Work instructions →
Excluding pictures, retype the line with "Przyjaciele" and each line that follows it to the end of the data below, word for word.

Extracted information →

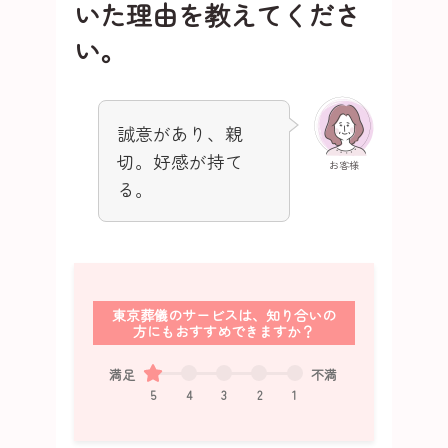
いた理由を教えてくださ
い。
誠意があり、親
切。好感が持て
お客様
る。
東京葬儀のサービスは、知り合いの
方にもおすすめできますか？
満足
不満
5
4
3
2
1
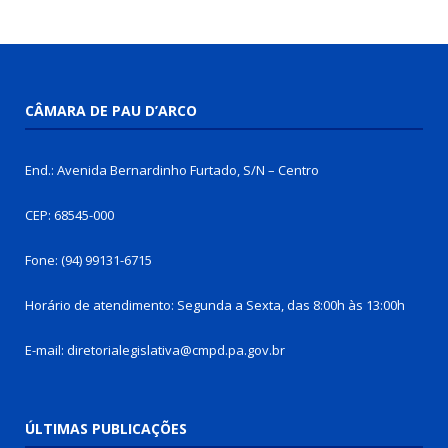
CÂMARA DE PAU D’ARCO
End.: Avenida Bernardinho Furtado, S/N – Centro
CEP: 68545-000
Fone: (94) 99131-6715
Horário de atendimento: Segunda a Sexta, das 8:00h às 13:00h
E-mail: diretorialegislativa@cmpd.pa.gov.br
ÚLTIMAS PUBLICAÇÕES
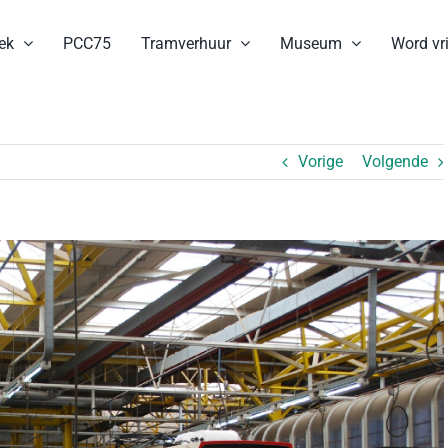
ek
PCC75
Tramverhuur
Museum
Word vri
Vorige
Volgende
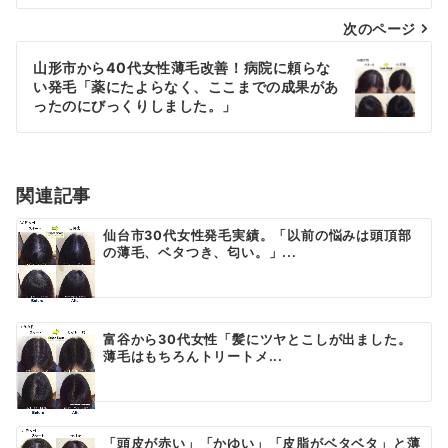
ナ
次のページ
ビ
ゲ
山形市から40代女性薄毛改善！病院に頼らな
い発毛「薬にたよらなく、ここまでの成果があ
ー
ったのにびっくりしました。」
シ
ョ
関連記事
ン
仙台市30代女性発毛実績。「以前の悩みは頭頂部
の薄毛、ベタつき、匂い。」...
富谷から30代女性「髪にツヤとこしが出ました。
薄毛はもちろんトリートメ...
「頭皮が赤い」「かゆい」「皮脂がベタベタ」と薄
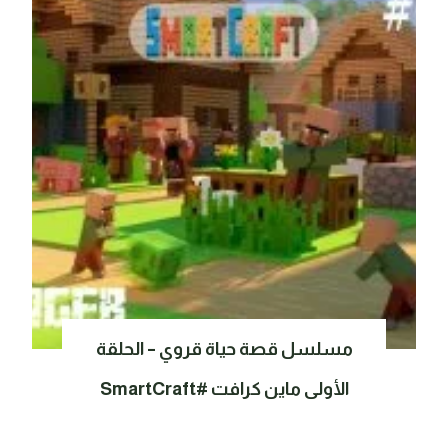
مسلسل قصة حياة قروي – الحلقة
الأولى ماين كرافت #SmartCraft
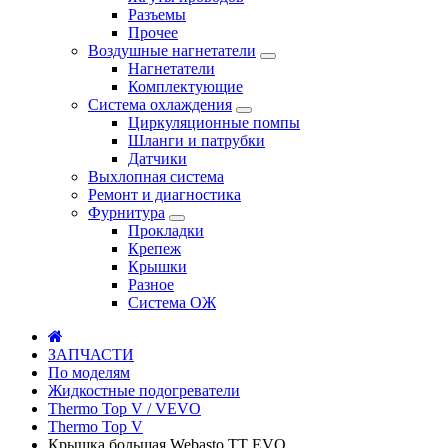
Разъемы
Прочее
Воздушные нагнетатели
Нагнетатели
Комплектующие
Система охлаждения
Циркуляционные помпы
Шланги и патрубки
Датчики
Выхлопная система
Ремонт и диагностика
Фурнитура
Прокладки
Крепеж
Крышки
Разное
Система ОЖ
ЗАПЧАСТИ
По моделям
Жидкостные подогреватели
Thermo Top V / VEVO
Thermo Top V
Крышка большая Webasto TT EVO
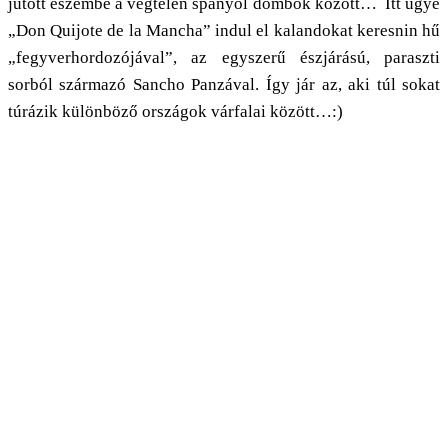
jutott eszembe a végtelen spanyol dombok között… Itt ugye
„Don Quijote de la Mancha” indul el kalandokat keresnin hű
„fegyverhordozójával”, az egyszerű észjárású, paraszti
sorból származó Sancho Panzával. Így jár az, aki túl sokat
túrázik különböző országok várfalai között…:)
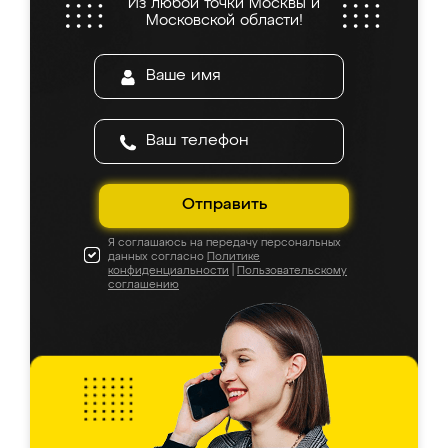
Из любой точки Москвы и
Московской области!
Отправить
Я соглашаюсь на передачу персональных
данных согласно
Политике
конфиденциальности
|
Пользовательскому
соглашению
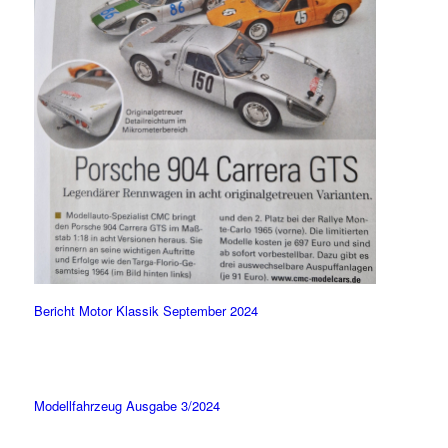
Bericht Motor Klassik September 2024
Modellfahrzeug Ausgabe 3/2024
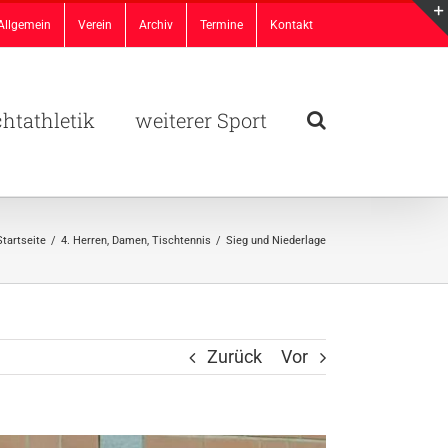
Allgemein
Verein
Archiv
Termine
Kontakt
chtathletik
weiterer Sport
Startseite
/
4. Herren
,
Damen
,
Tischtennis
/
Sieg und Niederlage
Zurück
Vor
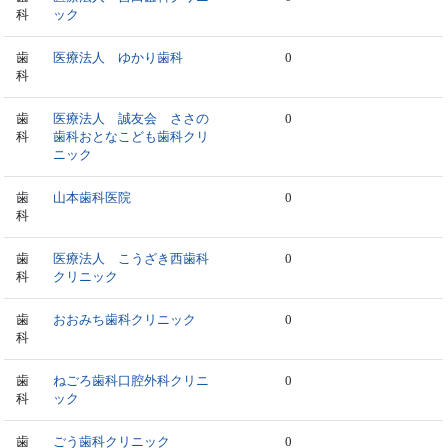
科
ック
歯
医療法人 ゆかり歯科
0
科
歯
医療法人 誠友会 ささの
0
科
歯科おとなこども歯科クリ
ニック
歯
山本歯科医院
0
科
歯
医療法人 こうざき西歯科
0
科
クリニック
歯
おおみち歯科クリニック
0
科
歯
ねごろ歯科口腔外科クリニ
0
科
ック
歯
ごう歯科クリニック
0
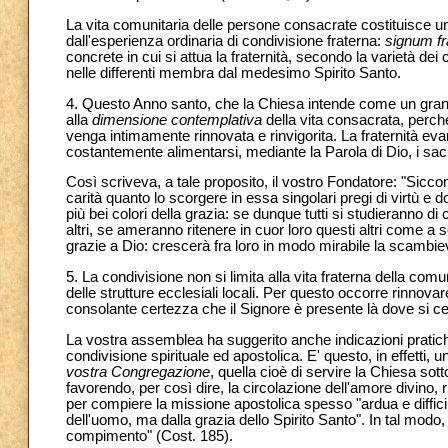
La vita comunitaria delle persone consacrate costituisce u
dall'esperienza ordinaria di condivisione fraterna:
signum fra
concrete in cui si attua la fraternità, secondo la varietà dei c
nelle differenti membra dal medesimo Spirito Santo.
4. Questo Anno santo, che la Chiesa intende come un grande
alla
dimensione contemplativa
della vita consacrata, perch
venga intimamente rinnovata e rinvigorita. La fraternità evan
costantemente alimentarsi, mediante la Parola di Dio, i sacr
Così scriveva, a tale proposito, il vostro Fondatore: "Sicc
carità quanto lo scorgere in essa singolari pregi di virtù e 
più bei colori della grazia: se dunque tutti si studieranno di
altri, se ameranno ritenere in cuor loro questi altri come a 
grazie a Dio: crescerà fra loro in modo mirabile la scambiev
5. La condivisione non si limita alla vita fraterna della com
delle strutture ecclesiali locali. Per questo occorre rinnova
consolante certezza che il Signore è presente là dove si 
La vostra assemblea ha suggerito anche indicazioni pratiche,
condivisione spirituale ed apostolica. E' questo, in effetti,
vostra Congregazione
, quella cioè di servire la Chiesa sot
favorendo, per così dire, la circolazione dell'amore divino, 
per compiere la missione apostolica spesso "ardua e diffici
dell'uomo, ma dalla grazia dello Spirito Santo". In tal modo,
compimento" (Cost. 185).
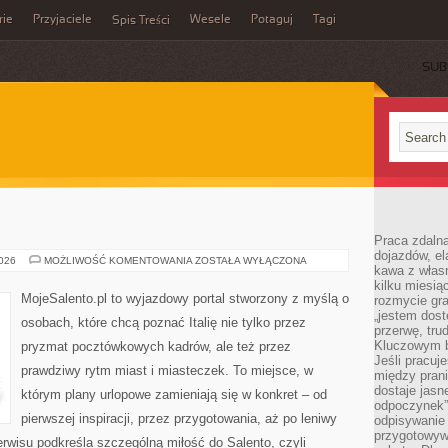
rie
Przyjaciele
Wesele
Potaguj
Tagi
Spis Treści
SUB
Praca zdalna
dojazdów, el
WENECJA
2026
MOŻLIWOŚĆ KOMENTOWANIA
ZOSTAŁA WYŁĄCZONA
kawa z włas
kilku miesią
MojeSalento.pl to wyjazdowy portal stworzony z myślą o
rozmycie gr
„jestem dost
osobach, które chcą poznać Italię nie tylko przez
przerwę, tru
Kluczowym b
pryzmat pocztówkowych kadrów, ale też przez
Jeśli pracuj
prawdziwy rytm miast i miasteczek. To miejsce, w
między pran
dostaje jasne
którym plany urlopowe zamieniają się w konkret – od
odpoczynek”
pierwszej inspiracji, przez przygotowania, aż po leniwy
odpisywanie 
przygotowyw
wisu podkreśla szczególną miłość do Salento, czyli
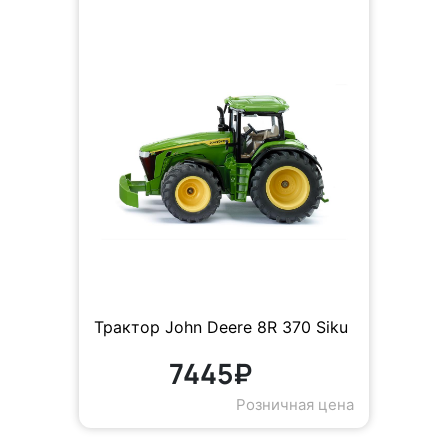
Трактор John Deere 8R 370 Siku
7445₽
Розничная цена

Your solution →
Przyjaciele
Wesele
Potaguj
Tagi
Spis Treści
SUB
Praca zdalna
dojazdów, el
WENECJA
2026
MOŻLIWOŚĆ KOMENTOWANIA
ZOSTAŁA WYŁĄCZONA
kawa z włas
kilku miesią
MojeSalento.pl to wyjazdowy portal stworzony z myślą o
rozmycie gr
„jestem dost
osobach, które chcą poznać Italię nie tylko przez
przerwę, tru
Kluczowym b
pryzmat pocztówkowych kadrów, ale też przez
Jeśli pracuj
prawdziwy rytm miast i miasteczek. To miejsce, w
między pran
dostaje jasne
którym plany urlopowe zamieniają się w konkret – od
odpoczynek”
pierwszej inspiracji, przez przygotowania, aż po leniwy
odpisywanie 
przygotowyw
wisu podkreśla szczególną miłość do Salento, czyli
Трактор John Deere 8R 370 Siku
7445₽
Розничная цена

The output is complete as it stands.